Mehrarbeitsvergütung, NRW-Rechnungshof

Mehrarbeitsvergütung: NRW-Rechnungshof deckt 183.000 Euro Fehler auf

Veröffentlicht am: 10.09.2026 um 23:30 Uhr | Redaktion boerse-global.de

Eine Prüfung von 97 Personalakten zeigt Mängel bei Mehrarbeitszahlungen: Rund 183.000 Euro für 7.250 Stunden waren nicht ausreichend belegt.

NRW-Rechnungshof beanstandet Überstundenvergütung ohne Nachweise
Ein leerer Schreibtisch in einer Behörde mit leeren Aktenordnern und einem Stempel in einer ruhigen, schattigen Umgebung. Illustration mit AI erstellt.

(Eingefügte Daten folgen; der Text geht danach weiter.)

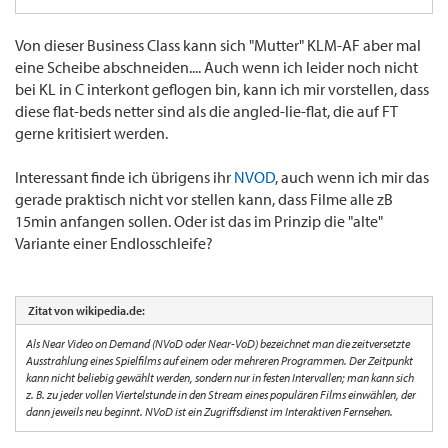
Von dieser Business Class kann sich "Mutter" KLM-AF aber mal
eine Scheibe abschneiden.... Auch wenn ich leider noch nicht
bei KL in C interkont geflogen bin, kann ich mir vorstellen, dass
diese flat-beds netter sind als die angled-lie-flat, die auf FT
gerne kritisiert werden.
Interessant finde ich übrigens ihr
NVOD
, auch wenn ich mir das
gerade praktisch nicht vor stellen kann, dass Filme alle zB
15min anfangen sollen. Oder ist das im Prinzip die "alte"
Variante einer Endlosschleife?
Zitat von wikipedia.de:
Als Near Video on Demand (NVoD oder Near-VoD) bezeichnet man die zeitversetzte
Ausstrahlung eines Spielfilms auf einem oder mehreren Programmen. Der Zeitpunkt
kann nicht beliebig gewählt werden, sondern nur in festen Intervallen; man kann sich
z. B. zu jeder vollen Viertelstunde in den Stream eines populären Films einwählen, der
dann jeweils neu beginnt. NVoD ist ein Zugriffsdienst im Interaktiven Fernsehen.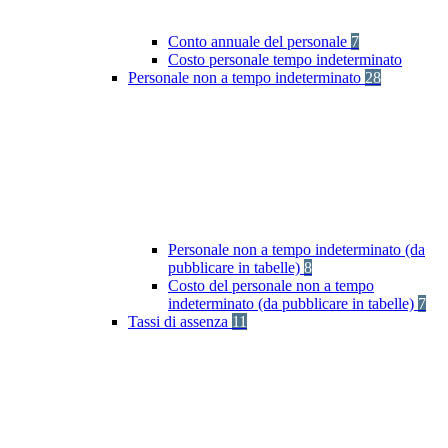
Conto annuale del personale
7
Costo personale tempo indeterminato
Personale non a tempo indeterminato
28
Personale non a tempo indeterminato (da
pubblicare in tabelle)
8
Costo del personale non a tempo
indeterminato (da pubblicare in tabelle)
7
Tassi di assenza
11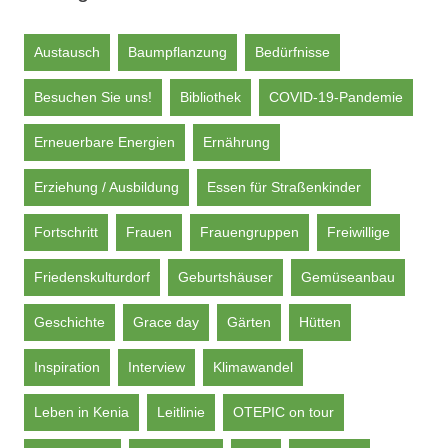
Austausch
Baumpflanzung
Bedürfnisse
Besuchen Sie uns!
Bibliothek
COVID-19-Pandemie
Erneuerbare Energien
Ernährung
Erziehung / Ausbildung
Essen für Straßenkinder
Fortschritt
Frauen
Frauengruppen
Freiwillige
Friedenskulturdorf
Geburtshäuser
Gemüseanbau
Geschichte
Grace day
Gärten
Hütten
Inspiration
Interview
Klimawandel
Leben in Kenia
Leitlinie
OTEPIC on tour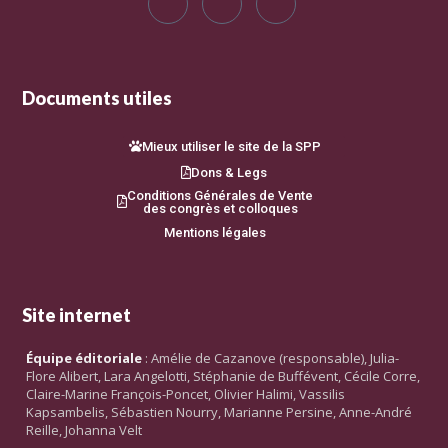
Documents utiles
Mieux utiliser le site de la SPP
Dons & Legs
Conditions Générales de Vente
des congrès et colloques
Mentions légales
Site internet
Équipe éditoriale
: Amélie de Cazanove (responsable), Julia-
Flore Alibert, Lara Angelotti, Stéphanie de Buffévent, Cécile Corre,
Claire-Marine François-Poncet, Olivier Halimi, Vassilis
Kapsambelis, Sébastien Nourry, Marianne Persine, Anne-André
Reille, Johanna Velt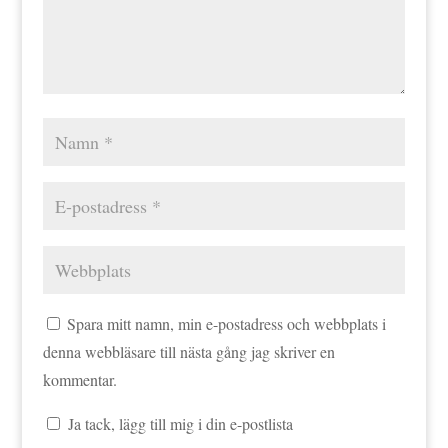
Spara mitt namn, min e-postadress och webbplats i
denna webbläsare till nästa gång jag skriver en
kommentar.
Ja tack, lägg till mig i din e-postlista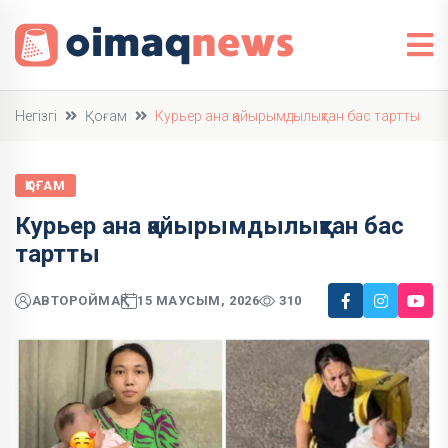
Негізгі
Қоғам
Курьер ана қайырымдылықтан бас тартты
ҚОҒАМ
Курьер ана қайырымдылықтан бас
тартты
АВТОР
ОЙМАҚ
15 МАУСЫМ, 2026
310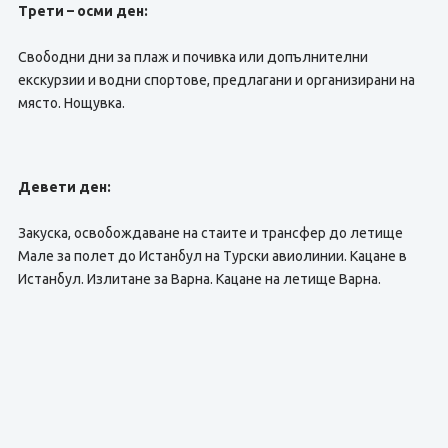
Трети – осми ден:
Свободни дни за плаж и почивка или допълнителни
екскурзии и водни спортове, предлагани и организирани на
място. Нощувка.
Девети ден:
Закуска, освобождаване на стаите и трансфер до летище
Мале за полет до Истанбул на Турски авиолинии. Кацане в
Истанбул. Излитане за Варна. Кацане на летище Варна.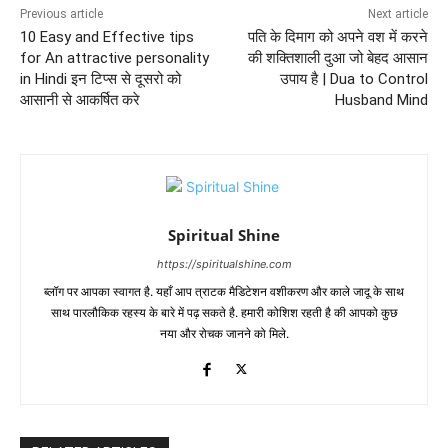
Previous article
Next article
10 Easy and Effective tips
पति के दिमाग को अपने वश में करने
for An attractive personality
की शक्तिशाली दुआ जो बेहद आसान
in Hindi इन टिप्स से दूसरो को
उपाय है | Dua to Control
आसानी से आकर्षित करे
Husband Mind
Spiritual Shine
https://spiritualshine.com
ब्लॉग पर आपका स्वागत है. यहाँ आप त्राटक मैडिटेशन वशीकरण और काले जादू के साथ
साथ पारलौकिक रहस्य के बारे में पढ़ सकते है. हमारी कोशिश रहती है की आपको कुछ
नया और रोचक जानने को मिले.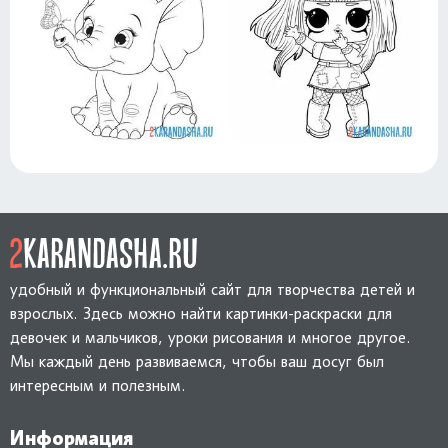
удобный и функциональный сайт для творчества детей и
взрослых. Здесь можно найти картинки-раскраски для
девочек и мальчиков, уроки рисования и многое другое.
Мы каждый день развиваемся, чтобы ваш досуг был
интересным и полезным.
Информация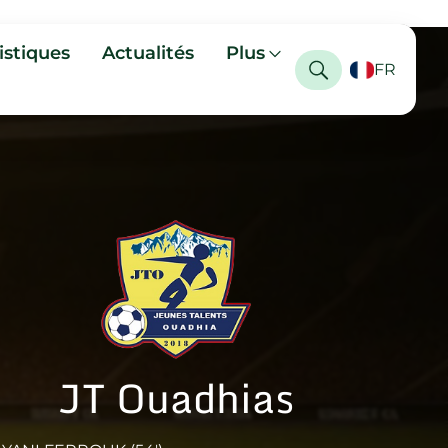
istiques
Actualités
Plus
FR
JT Ouadhias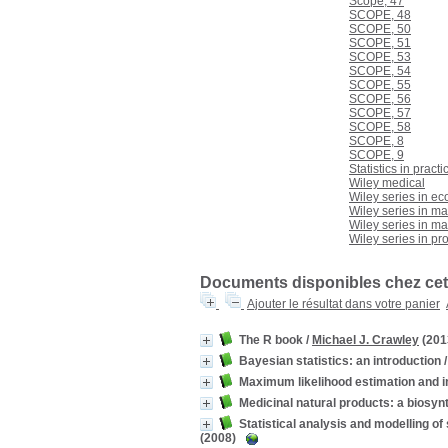
Scope, 47
15_Ecologie_générale
15_Ecologie_générale
[3]
SCOPE, 48
16_Ecologie_végétale
16_Ecologie_végétale
[1]
SCOPE, 50
SCOPE, 51
20_Développement_durable
20_Développement_durable
SCOPE, 53
[2]
SCOPE, 54
26_Collections
26_Collections
[44]
SCOPE, 55
31_A traiter
31_A traiter
[1]
SCOPE, 56
SCOPE, 57
SCOPE, 58
SCOPE, 8
SCOPE, 9
Statistics in practi
Wiley medical
Wiley series in ec
Wiley series in m
Wiley series in m
Wiley series in pro
Documents disponibles chez cet 
Ajouter le résultat dans votre panier
The R book
/
Michael J. Crawley
(201
Bayesian statistics: an introduction
Maximum likelihood estimation and 
Medicinal natural products: a biosyn
Statistical analysis and modelling of 
(2008)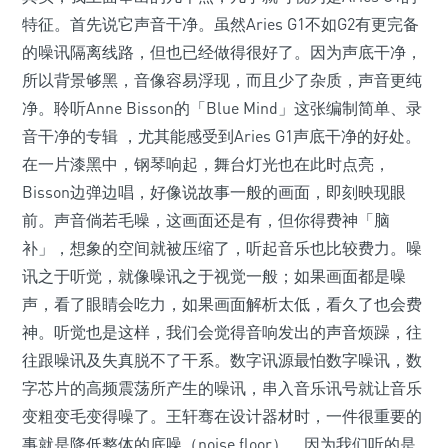
特征。首先说它声音干净。虽然Aries G1不如G2有更完备
的噪讯隔离线路，但也已经做得很好了。因为声底干净，
所以背景够黑，音像容易浮现，而且少了杂质，声音更纯
净。聆听Anne Bisson的「Blue Mind」这张编制简单、录
音干净的专辑 ，尤其能感受到Aries G1声底干净的好处。
在一片漆黑中，钢琴响起，舞台灯光也在此时点亮，
Bisson边弹边唱，好像说故事一般的画面，即刻映现眼
前。声音倘若毛噪，这画面还是有，但你得费神「脑
补」，想象的空间就被压缩了，听起音乐也比较费力。噪
讯之于听觉，就像噪讯之于视觉一般；如果画面都是噪
声，看了眼睛会吃力，如果画面解析太低，看久了也会费
神。听觉也是这样，我们会觉得音响发出的声音烦躁，往
往跟噪讯及失真脱不了干系。数字讯源最怕数字噪讯，数
字芯片的高频震荡所产生的噪讯，串入音乐讯号就让音乐
变粗变毛变得噪了。王轩骞在设计器材时，一件很重要的
事就是降低整体的底噪（noise floor），因为我们听的是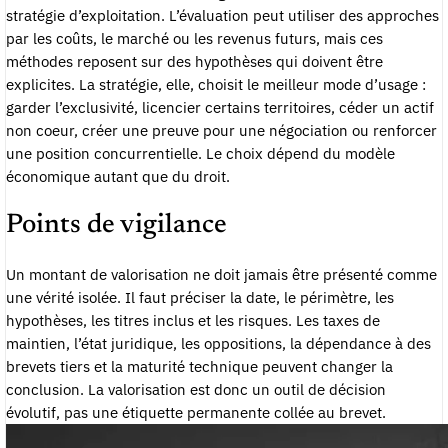
stratégie d’exploitation. L’évaluation peut utiliser des approches
par les coûts, le marché ou les revenus futurs, mais ces
méthodes reposent sur des hypothèses qui doivent être
explicites. La stratégie, elle, choisit le meilleur mode d’usage :
garder l’exclusivité, licencier certains territoires, céder un actif
non coeur, créer une preuve pour une négociation ou renforcer
une position concurrentielle. Le choix dépend du modèle
économique autant que du droit.
Points de vigilance
Un montant de valorisation ne doit jamais être présenté comme
une vérité isolée. Il faut préciser la date, le périmètre, les
hypothèses, les titres inclus et les risques. Les taxes de
maintien, l’état juridique, les oppositions, la dépendance à des
brevets tiers et la maturité technique peuvent changer la
conclusion. La valorisation est donc un outil de décision
évolutif, pas une étiquette permanente collée au brevet.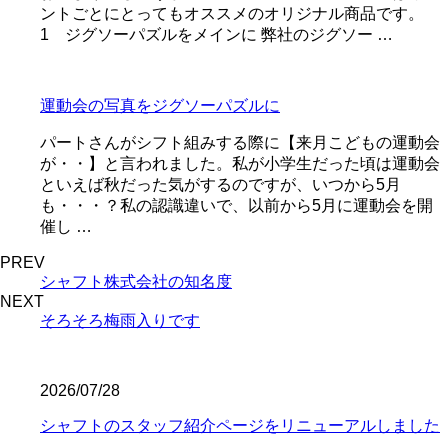
ントごとにとってもオススメのオリジナル商品です。
1 ジグソーパズルをメインに 弊社のジグソー …
運動会の写真をジグソーパズルに
パートさんがシフト組みする際に【来月こどもの運動会
が・・】と言われました。私が小学生だった頃は運動会
といえば秋だった気がするのですが、いつから5月
も・・・？私の認識違いで、以前から5月に運動会を開
催し …
PREV
シャフト株式会社の知名度
NEXT
そろそろ梅雨入りです
2026/07/28
シャフトのスタッフ紹介ページをリニューアルしました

Der Landesrechnungshof Nordrhein-Westfalen hat gravierende Mängel bei der Abrechnung und Vergütung von Mehrarbeit im öffentlichen Dienst aufgedeckt. Wie die Prüfbehörde am 9. September 2026 mitteilte, wurden Beamten über Jahre hinweg Entschädigungen für Überstunden ausgezahlt, ohne dass ein rechtlich belastbarer Nachweis über die tatsächlich erbrachte Mehrleistung vorlag. Die Ergebnisse der Untersuchung werfen Fragen zur Aufsicht und Dokumentationspflicht innerhalb der Landesverwaltung auf.

Systematische Fehler in der Personalverwaltung

Die Prüfer des Landesrechnungshofs untersuchten die Rechtmäßigkeit von Mehrarbeitsvergütungen anhand einer Stichprobe von insgesamt 97 Personalakten. Dabei identifizierte die Behörde erhebliche Fehler bei der administrativen Abwicklung der Überstunden.

Im Fokus stand die Frage, ob die ausgezahlten Beträge durch entsprechende Leistungsnachweise gedeckt waren und ob die formalen Voraussetzungen für eine finanzielle Abgeltung von Mehrarbeit erfüllt wurden.

Die Analyse der Unterlagen ergab, dass die bestehenden Kontrollmechanismen in den untersuchten Fällen nicht ausreichend griffen. Eine ordnungsgemäße Dokumentation der geleisteten Stunden ist im Beamtenrecht zwingende Voraussetzung für eine Vergütung, um eine missbräuchliche Verwendung von Haushaltsmitteln auszuschließen.

Fehlende Dokumentation in jedem dritten Prüffall

Besonders deutlich wurden die Versäumnisse bei einer vertieften Prüfung von 29 Akten aus der Gesamtstichprobe. In elf dieser Fälle stellten die Prüfer fest, dass monatliche Zahlungen für Mehrarbeit geleistet worden waren, ohne dass ersichtlich war, zu welchem Zeitpunkt die entsprechenden Stunden angefallen sind. Damit fehlte die Grundlage für eine Überprüfung, ob die Mehrarbeit überhaupt im rechtlich zulässigen Rahmen angeordnet oder genehmigt wurde.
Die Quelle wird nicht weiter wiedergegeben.